= Thomas Lawlor (bass-baritone) =

Irish opera singer

Thomas Lawlor as Captain Corcoran in H.M.S. Pinafore

Thomas F. Lawlor (17 June 1938 – 9 October 2020) was an Irish opera singer. In the 1960s, he became known for his performances in mostly baritone roles of the Gilbert and Sullivan operas with the D'Oyly Carte Opera Company. In the 1970s and 1980s, he performed over 60 operatic roles, usually as a bass-baritone, with various British opera companies. He was also a director in the opera department of the Royal Academy of Music and at Trinity College of Music. In later years, he moved to the US, where he continued to perform, direct and teach.

==Early life and D'Oyly Carte==
Lawlor was born and raised in Dublin, the son of Thomas Lawlor and his wife Elizabeth née Hendrick. His siblings were Marie Lee, Vera Gow, Patricia Stewart and Brendan Lawlor. He studied at University College Dublin, earning a B.A. in Philosophy and English. For a time he taught English, Geography and Gaelic. At the same time, he performed as an amateur in musicals and studied singing part-time at the Dublin College of Music where, in 1960, he won the Sam Heilbut Major Scholarship, which helped him to attend the Guildhall School of Music for three years. He began to perform professionally in musicals and concerts.

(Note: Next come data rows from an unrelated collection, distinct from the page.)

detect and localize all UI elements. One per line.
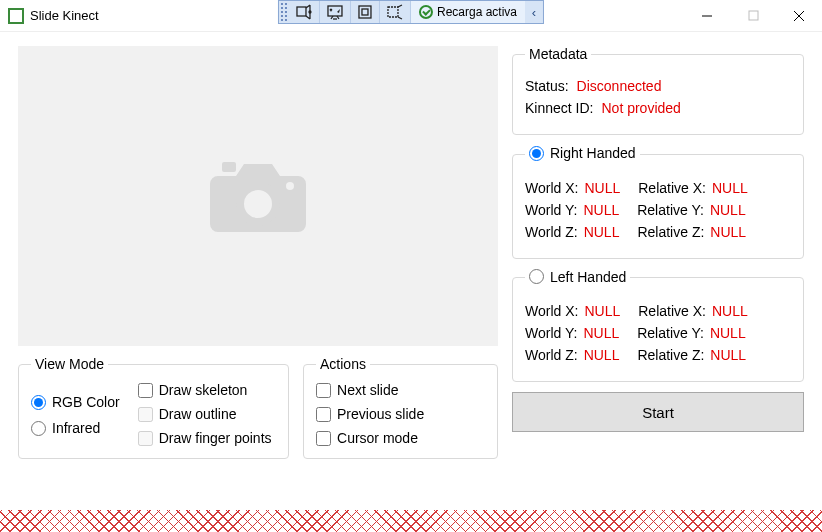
relative-y-value: NULL <box>710 202 746 218</box>
svg-rect-0 <box>297 7 306 16</box>
table-row: World X:NULL Relative X:NULL <box>525 180 791 196</box>
svg-rect-3 <box>359 6 371 18</box>
relative-z-label: Relative Z: <box>637 224 704 240</box>
metadata-group: Metadata Status: Disconnected Kinnect ID… <box>512 46 804 135</box>
titlebar: Slide Kinect Recarga activa ‹ <box>0 0 822 32</box>
draw-finger-check[interactable]: Draw finger points <box>138 430 272 446</box>
left-handed-label: Left Handed <box>550 269 626 285</box>
draw-skeleton-label: Draw skeleton <box>159 382 248 398</box>
next-slide-check[interactable]: Next slide <box>316 382 485 398</box>
previous-slide-label: Previous slide <box>337 406 424 422</box>
world-y-label: World Y: <box>525 325 577 341</box>
right-handed-group: Right Handed World X:NULL Relative X:NUL… <box>512 145 804 259</box>
world-z-label: World Z: <box>525 224 578 240</box>
cursor-mode-check[interactable]: Cursor mode <box>316 430 485 446</box>
relative-x-label: Relative X: <box>638 303 706 319</box>
world-y-value: NULL <box>583 202 619 218</box>
world-x-label: World X: <box>525 303 578 319</box>
previous-slide-check[interactable]: Previous slide <box>316 406 485 422</box>
relative-z-label: Relative Z: <box>637 347 704 363</box>
toolbar-btn-2[interactable] <box>320 1 351 23</box>
right-handed-label: Right Handed <box>550 145 636 161</box>
relative-x-value: NULL <box>712 180 748 196</box>
world-x-value: NULL <box>584 180 620 196</box>
toolbar-btn-4[interactable] <box>380 1 411 23</box>
hot-reload-status[interactable]: Recarga activa <box>411 1 525 23</box>
camera-placeholder-icon <box>198 148 318 244</box>
close-button[interactable] <box>776 0 822 31</box>
toolbar-btn-3[interactable] <box>351 1 380 23</box>
table-row: World Y:NULL Relative Y:NULL <box>525 202 791 218</box>
infrared-label: Infrared <box>52 420 100 436</box>
world-z-value: NULL <box>584 347 620 363</box>
metadata-legend: Metadata <box>525 46 591 62</box>
rgb-color-radio[interactable]: RGB Color <box>31 394 120 410</box>
resize-hatch-decoration <box>0 510 822 532</box>
table-row: World X:NULL Relative X:NULL <box>525 303 791 319</box>
right-handed-radio[interactable]: Right Handed <box>529 145 636 161</box>
window-title: Slide Kinect <box>30 8 99 23</box>
hot-reload-label: Recarga activa <box>437 5 517 19</box>
infrared-radio[interactable]: Infrared <box>31 420 120 436</box>
relative-z-value: NULL <box>710 224 746 240</box>
camera-preview <box>18 46 498 346</box>
cursor-mode-label: Cursor mode <box>337 430 418 446</box>
content: View Mode RGB Color Infrared <box>0 32 822 510</box>
debug-toolbar: Recarga activa ‹ <box>278 0 544 24</box>
left-handed-radio[interactable]: Left Handed <box>529 269 626 285</box>
relative-z-value: NULL <box>710 347 746 363</box>
actions-legend: Actions <box>316 356 370 372</box>
checkmark-icon <box>419 5 433 19</box>
table-row: World Z:NULL Relative Z:NULL <box>525 347 791 363</box>
start-button[interactable]: Start <box>512 392 804 432</box>
relative-x-value: NULL <box>712 303 748 319</box>
toolbar-grip-icon[interactable] <box>279 1 289 23</box>
world-y-label: World Y: <box>525 202 577 218</box>
world-y-value: NULL <box>583 325 619 341</box>
toolbar-collapse-button[interactable]: ‹ <box>525 1 543 23</box>
relative-y-label: Relative Y: <box>637 325 704 341</box>
world-x-label: World X: <box>525 180 578 196</box>
left-handed-legend: Left Handed <box>525 269 630 288</box>
svg-rect-7 <box>222 162 236 172</box>
table-row: World Z:NULL Relative Z:NULL <box>525 224 791 240</box>
svg-point-10 <box>286 182 294 190</box>
toolbar-btn-1[interactable] <box>289 1 320 23</box>
minimize-button[interactable] <box>684 0 730 31</box>
left-handed-group: Left Handed World X:NULL Relative X:NULL… <box>512 269 804 383</box>
relative-y-value: NULL <box>710 325 746 341</box>
maximize-button[interactable] <box>730 0 776 31</box>
world-x-value: NULL <box>584 303 620 319</box>
draw-skeleton-check[interactable]: Draw skeleton <box>138 382 272 398</box>
world-z-label: World Z: <box>525 347 578 363</box>
kinect-id-label: Kinnect ID: <box>525 100 593 116</box>
svg-rect-6 <box>749 11 758 20</box>
app-icon <box>8 8 24 24</box>
draw-outline-label: Draw outline <box>159 406 237 422</box>
world-z-value: NULL <box>584 224 620 240</box>
status-label: Status: <box>525 78 569 94</box>
actions-group: Actions Next slide Previous slide Cursor… <box>303 356 498 459</box>
next-slide-label: Next slide <box>337 382 398 398</box>
relative-y-label: Relative Y: <box>637 202 704 218</box>
svg-rect-4 <box>362 9 368 15</box>
relative-x-label: Relative X: <box>638 180 706 196</box>
table-row: World Y:NULL Relative Y:NULL <box>525 325 791 341</box>
view-mode-group: View Mode RGB Color Infrared <box>18 356 289 459</box>
rgb-color-label: RGB Color <box>52 394 120 410</box>
draw-outline-check[interactable]: Draw outline <box>138 406 272 422</box>
svg-rect-5 <box>388 7 398 17</box>
draw-finger-label: Draw finger points <box>159 430 272 446</box>
right-handed-legend: Right Handed <box>525 145 640 164</box>
status-value: Disconnected <box>577 78 662 94</box>
view-mode-legend: View Mode <box>31 356 108 372</box>
kinect-id-value: Not provided <box>601 100 680 116</box>
svg-point-1 <box>309 11 311 13</box>
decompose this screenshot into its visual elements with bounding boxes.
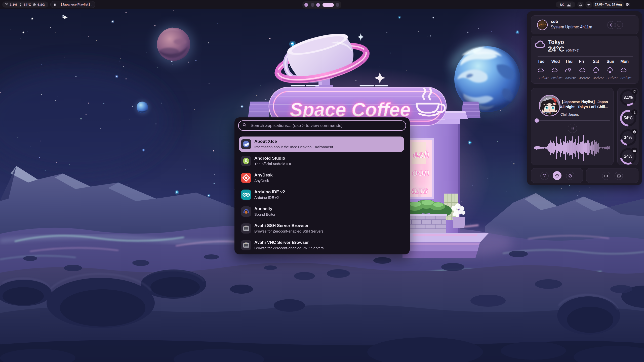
svg-text:oon: oon: [412, 167, 430, 178]
svg-text:esh: esh: [413, 149, 429, 160]
svg-text:Space Coffee: Space Coffee: [290, 99, 411, 120]
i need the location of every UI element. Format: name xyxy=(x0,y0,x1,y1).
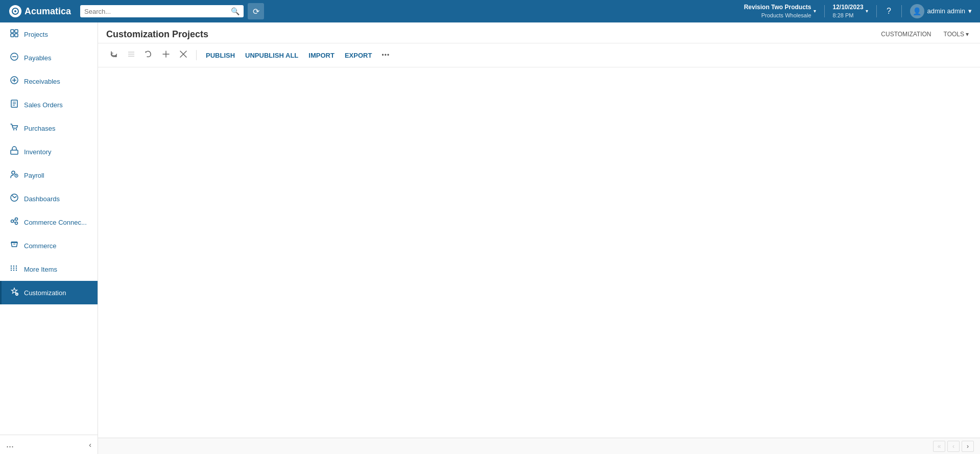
import-button[interactable]: IMPORT xyxy=(304,50,339,61)
sidebar-item-customization[interactable]: Customization xyxy=(0,281,98,304)
more-options-icon: ••• xyxy=(382,52,390,59)
sidebar-item-projects[interactable]: Projects xyxy=(0,22,98,46)
sidebar-collapse-icon: ‹ xyxy=(89,441,91,449)
svg-point-36 xyxy=(16,268,17,269)
top-navigation-bar: Acumatica 🔍 ⟳ Revision Two Products Prod… xyxy=(0,0,980,22)
sidebar-collapse-button[interactable]: ‹ xyxy=(89,441,91,449)
refresh-button[interactable] xyxy=(106,47,122,63)
svg-point-18 xyxy=(12,171,15,174)
inventory-label: Inventory xyxy=(24,148,51,156)
sidebar-item-receivables[interactable]: Receivables xyxy=(0,69,98,93)
sales-orders-label: Sales Orders xyxy=(24,101,63,109)
history-button[interactable]: ⟳ xyxy=(248,3,264,19)
publish-button[interactable]: PUBLISH xyxy=(202,50,239,61)
toolbar: PUBLISH UNPUBLISH ALL IMPORT EXPORT ••• xyxy=(98,43,980,67)
prev-page-button[interactable]: ‹ xyxy=(947,441,960,452)
commerce-icon xyxy=(10,240,19,251)
app-logo: Acumatica xyxy=(4,5,76,17)
first-page-button[interactable]: « xyxy=(933,441,945,452)
add-icon xyxy=(162,50,170,60)
pagination-controls: « ‹ › xyxy=(933,441,974,452)
tools-chevron-icon: ▾ xyxy=(966,31,969,38)
svg-rect-3 xyxy=(15,30,18,33)
undo-icon xyxy=(145,50,153,60)
sidebar-item-inventory[interactable]: Inventory xyxy=(0,140,98,163)
svg-point-34 xyxy=(13,270,14,271)
customization-label: Customization xyxy=(24,289,66,297)
delete-button[interactable] xyxy=(176,47,191,63)
datetime-selector[interactable]: 12/10/2023 8:28 PM ▾ xyxy=(829,2,872,21)
svg-point-25 xyxy=(15,222,18,225)
sidebar-item-payroll[interactable]: Payroll xyxy=(0,163,98,187)
sidebar-item-commerce[interactable]: Commerce xyxy=(0,234,98,257)
unpublish-all-button[interactable]: UNPUBLISH ALL xyxy=(241,50,302,61)
date-text: 12/10/2023 xyxy=(833,4,864,12)
search-input[interactable] xyxy=(84,8,228,15)
svg-rect-5 xyxy=(15,34,18,37)
toolbar-separator xyxy=(196,50,197,60)
svg-line-26 xyxy=(14,220,15,221)
help-icon: ? xyxy=(887,7,891,16)
sidebar-item-dashboards[interactable]: Dashboards xyxy=(0,187,98,210)
help-button[interactable]: ? xyxy=(881,3,897,19)
receivables-label: Receivables xyxy=(24,78,60,85)
top-bar-right-section: Revision Two Products Products Wholesale… xyxy=(740,2,976,21)
payroll-icon xyxy=(10,170,19,181)
first-page-icon: « xyxy=(938,443,941,450)
more-items-label: More Items xyxy=(24,266,57,273)
add-button[interactable] xyxy=(158,47,174,63)
list-icon xyxy=(127,50,135,60)
user-chevron-icon: ▾ xyxy=(968,7,972,15)
svg-point-15 xyxy=(13,129,14,130)
customization-header-button[interactable]: CUSTOMIZATION xyxy=(878,29,934,40)
divider2 xyxy=(876,5,877,17)
more-options-button[interactable]: ••• xyxy=(378,47,393,63)
branch-selector[interactable]: Revision Two Products Products Wholesale… xyxy=(740,2,820,21)
sidebar-more-button[interactable]: ... xyxy=(6,439,14,450)
svg-point-37 xyxy=(16,270,17,271)
sidebar-item-purchases[interactable]: Purchases xyxy=(0,116,98,140)
sidebar-more-icon: ... xyxy=(6,439,14,450)
more-items-icon xyxy=(10,264,19,275)
svg-point-29 xyxy=(11,266,12,267)
user-menu-button[interactable]: 👤 admin admin ▾ xyxy=(906,2,976,20)
svg-line-27 xyxy=(14,222,15,223)
sidebar-bottom: ... ‹ xyxy=(0,435,98,454)
page-title: Customization Projects xyxy=(106,29,208,40)
export-button[interactable]: EXPORT xyxy=(341,50,376,61)
projects-label: Projects xyxy=(24,31,48,38)
projects-icon xyxy=(10,29,19,40)
sidebar-item-payables[interactable]: Payables xyxy=(0,46,98,69)
payables-icon xyxy=(10,52,19,63)
branch-sub: Products Wholesale xyxy=(744,12,811,19)
main-content-area xyxy=(98,67,980,438)
purchases-label: Purchases xyxy=(24,125,55,132)
page-header: Customization Projects CUSTOMIZATION TOO… xyxy=(98,22,980,43)
receivables-icon xyxy=(10,76,19,87)
svg-point-35 xyxy=(16,266,17,267)
tools-label: TOOLS xyxy=(944,31,964,38)
user-name: admin admin xyxy=(927,7,965,15)
next-page-button[interactable]: › xyxy=(962,441,974,452)
svg-point-32 xyxy=(13,266,14,267)
sidebar-item-more-items[interactable]: More Items xyxy=(0,257,98,281)
undo-button[interactable] xyxy=(141,47,156,63)
datetime-info: 12/10/2023 8:28 PM xyxy=(833,4,864,19)
commerce-connect-icon xyxy=(10,217,19,228)
logo-icon xyxy=(9,5,21,17)
prev-page-icon: ‹ xyxy=(952,443,954,450)
sidebar: Projects Payables Receivables Sales Orde… xyxy=(0,22,98,454)
tools-header-button[interactable]: TOOLS ▾ xyxy=(941,29,972,40)
branch-chevron-icon: ▾ xyxy=(814,8,816,14)
svg-rect-17 xyxy=(11,150,18,154)
branch-info: Revision Two Products Products Wholesale xyxy=(744,4,811,19)
payables-label: Payables xyxy=(24,54,51,62)
history-icon: ⟳ xyxy=(253,7,259,16)
sales-orders-icon xyxy=(10,99,19,110)
sidebar-item-commerce-connect[interactable]: Commerce Connec... xyxy=(0,210,98,234)
dashboards-icon xyxy=(10,193,19,204)
list-view-button[interactable] xyxy=(124,47,139,63)
datetime-chevron-icon: ▾ xyxy=(866,8,868,14)
bottom-bar: « ‹ › xyxy=(98,438,980,454)
sidebar-item-sales-orders[interactable]: Sales Orders xyxy=(0,93,98,116)
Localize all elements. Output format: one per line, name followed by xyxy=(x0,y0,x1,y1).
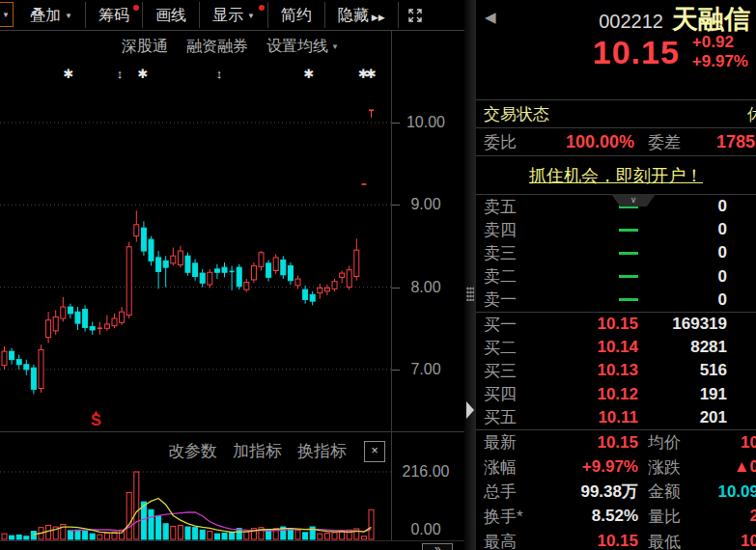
order-level-label: 卖二 xyxy=(484,265,542,288)
price-change: +0.92 +9.97% xyxy=(692,33,748,71)
event-marker-icon: ↕ xyxy=(216,68,223,80)
volume-tick-label: 0.00 xyxy=(391,521,461,538)
order-price: 10.12 xyxy=(542,385,638,404)
stat-row: 最新10.15均价10 xyxy=(476,430,756,455)
ad-row: 抓住机会，即刻开户！ xyxy=(476,155,756,194)
toolbar-button-叠加[interactable]: 叠加▼ xyxy=(17,2,86,28)
notification-dot-icon xyxy=(259,5,265,11)
stat-row: 最高10.15最低10 xyxy=(476,529,756,550)
price-tick-label: 9.00 xyxy=(391,196,461,213)
notification-dot-icon xyxy=(133,5,139,11)
order-level-label: 买一 xyxy=(484,314,542,336)
stock-code: 002212 xyxy=(599,11,663,33)
volume-pane: 改参数加指标换指标× 216.000.00 » xyxy=(0,431,464,550)
weibi-label: 委比 xyxy=(484,131,532,153)
trade-status-value: 休 xyxy=(747,103,756,125)
order-level-label: 买二 xyxy=(484,337,542,359)
order-price: 10.11 xyxy=(542,408,638,427)
order-price: 10.15 xyxy=(542,315,638,334)
order-qty: 0 xyxy=(638,243,727,262)
toolbar-button-隐藏[interactable]: 隐藏▶▶ xyxy=(325,2,399,28)
stat-label: 涨幅 xyxy=(484,456,544,479)
axis-border xyxy=(391,30,392,540)
fullscreen-button[interactable] xyxy=(399,2,432,28)
sell-row-卖二[interactable]: 卖二0 xyxy=(476,265,756,289)
buy-row-买一[interactable]: 买一10.15169319 xyxy=(476,313,756,336)
stat-label: 换手* xyxy=(484,506,544,528)
order-qty: 516 xyxy=(638,361,727,380)
toolbar-button-显示[interactable]: 显示▼ xyxy=(200,2,268,28)
toolbar-button-简约[interactable]: 简约 xyxy=(268,2,325,28)
toolbar-button-筹码[interactable]: 筹码 xyxy=(86,2,143,28)
indicator-button-换指标[interactable]: 换指标 xyxy=(297,440,347,462)
empty-price-dash-icon xyxy=(619,252,638,255)
close-indicator-button[interactable]: × xyxy=(364,441,385,462)
sell-row-卖三[interactable]: 卖三0 xyxy=(476,241,756,264)
stat-label: 最低 xyxy=(648,531,717,550)
stat-value: ▲0 xyxy=(717,457,756,477)
order-level-label: 买四 xyxy=(484,383,542,405)
stat-row: 总手99.38万金额10.09 xyxy=(476,480,756,505)
weibi-row: 委比 100.00% 委差 1785 xyxy=(476,127,756,155)
buy-row-买四[interactable]: 买四10.12191 xyxy=(476,383,756,406)
order-level-label: 卖五 xyxy=(484,196,542,218)
price-row: 10.15 +0.92 +9.97% xyxy=(593,33,748,71)
splitter-grip-icon[interactable] xyxy=(466,287,474,301)
fullscreen-icon xyxy=(406,6,425,25)
stat-row: 换手*8.52%量比2 xyxy=(476,505,756,530)
order-price: 10.14 xyxy=(542,338,638,357)
price-tick-label: 8.00 xyxy=(391,279,461,296)
more-indicators-button[interactable]: » xyxy=(422,543,453,550)
trade-status-label: 交易状态 xyxy=(484,103,549,125)
empty-price-dash-icon xyxy=(619,275,638,278)
back-arrow-icon[interactable]: ◀ xyxy=(485,9,496,26)
buy-row-买三[interactable]: 买三10.13516 xyxy=(476,359,756,382)
indicator-toolbar: 改参数加指标换指标× xyxy=(0,440,385,462)
buy-order-book: 买一10.15169319买二10.148281买三10.13516买四10.1… xyxy=(476,312,756,429)
buy-row-买二[interactable]: 买二10.148281 xyxy=(476,336,756,359)
order-qty: 0 xyxy=(638,267,727,287)
stock-title: 002212 天融信 xyxy=(599,2,750,37)
stock-name: 天融信 xyxy=(672,2,750,37)
order-level-label: 卖三 xyxy=(484,242,542,264)
sell-row-卖四[interactable]: 卖四0 xyxy=(476,218,756,241)
event-marker-icon: ✱✱ xyxy=(358,68,374,80)
order-level-label: 买三 xyxy=(484,360,542,382)
volume-tick-label: 216.00 xyxy=(391,463,461,481)
stat-label: 总手 xyxy=(484,481,544,503)
toolbar-partial-button[interactable]: ▼ xyxy=(0,2,14,27)
stat-value: 10.15 xyxy=(544,433,638,453)
collapse-panel-arrow-icon[interactable] xyxy=(466,401,474,419)
price-tick-label: 7.00 xyxy=(391,361,461,378)
toolbar-button-label: 叠加 xyxy=(30,7,61,23)
axis-tick xyxy=(392,123,400,124)
event-marker-icon: ↕ xyxy=(117,68,124,80)
stat-label: 涨跌 xyxy=(648,456,717,479)
order-level-label: 卖一 xyxy=(484,289,542,311)
sell-row-卖一[interactable]: 卖一0 xyxy=(476,289,756,312)
sell-order-book: ∨ 卖五0卖四0卖三0卖二0卖一0 xyxy=(476,194,756,312)
stat-value: +9.97% xyxy=(544,457,638,477)
change-value: +0.92 xyxy=(692,33,748,52)
order-qty: 169319 xyxy=(638,315,727,334)
trade-status-row: 交易状态 休 xyxy=(476,99,756,127)
weicha-value: 1785 xyxy=(681,132,755,152)
stat-row: 涨幅+9.97%涨跌▲0 xyxy=(476,454,756,480)
event-marker-icon: ✱ xyxy=(304,68,315,80)
price-tick-label: 10.00 xyxy=(391,114,461,131)
stat-value: 10 xyxy=(717,433,756,453)
panel-splitter[interactable] xyxy=(464,0,476,550)
empty-price-dash-icon xyxy=(619,229,638,232)
axis-tick xyxy=(392,205,400,206)
open-account-link[interactable]: 抓住机会，即刻开户！ xyxy=(529,164,703,187)
buy-row-买五[interactable]: 买五10.11201 xyxy=(476,406,756,429)
stat-value: 99.38万 xyxy=(544,481,638,503)
indicator-button-加指标[interactable]: 加指标 xyxy=(233,440,282,462)
chevron-down-icon: ▼ xyxy=(247,12,255,20)
toolbar-button-label: 画线 xyxy=(155,7,186,23)
toolbar-buttons: 叠加▼筹码画线显示▼简约隐藏▶▶ xyxy=(17,0,399,30)
stat-label: 量比 xyxy=(648,506,717,528)
toolbar-button-画线[interactable]: 画线 xyxy=(143,2,200,28)
indicator-button-改参数[interactable]: 改参数 xyxy=(168,440,217,462)
chevron-down-icon: ▼ xyxy=(65,12,72,20)
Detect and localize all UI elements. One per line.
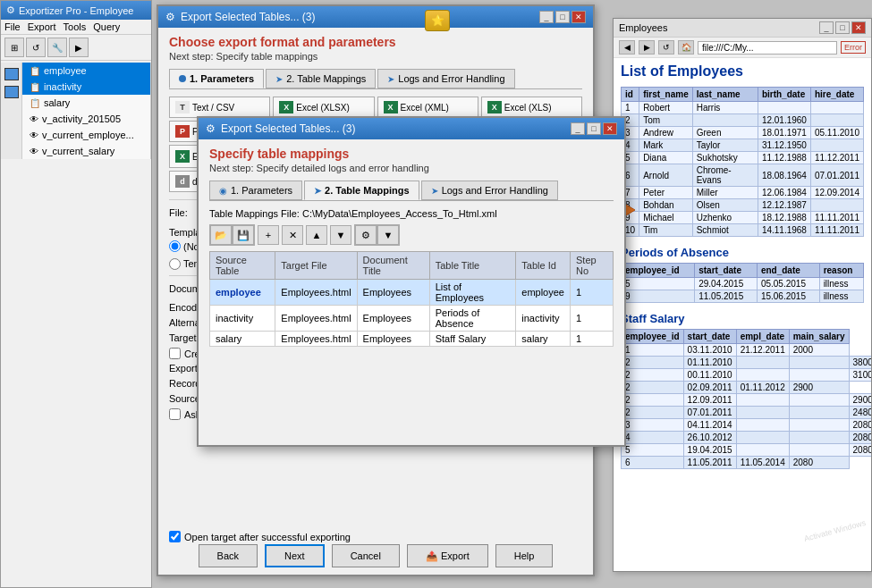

In 1963, Lawlor was engaged as a chorister by the D'Oyly Carte Opera Company, performing in the Gilbert and Sullivan operas. He soon was called upon to understudy and occasionally performed the small roles of Guron in Princess Ida and the Second Yeoman in The Yeomen of the Guard. During the company's tour of the US in 1964–65, Lawlor sang at the Carnegie Hall in New York, as a guest artist in a gala concert of Irish music. In 1965, he was given three principal parts of his own with D'Oyly Carte: the Counsel in Trial by Jury, Strephon in Iolanthe, and Pish-Tush in The Mikado. He also played the role of Second Yeoman in some seasons and, when Princess Ida was revived in 1967, added Guron. From 1966, he understudied the roles of Giuseppe in The Gondoliers (taking that role as his own the following season) and Captain Corcoran in H.M.S. Pinafore. He also played the Sergeant of Police in The Pirates of Penzance in some seasons. From 1968, he added three more principal roles on a regular basis (giving up his smaller roles): Captain Corcoran, Florian in Princess Ida, and the Lieutenant of the Tower in Yeomen. A new role in 1970 was Sergeant Bouncer in Cox and Box. Lawlor married D'Oyly Carte mezzo-soprano Pauline Wales in 1971, and the two had a daughter, Frances Galvan.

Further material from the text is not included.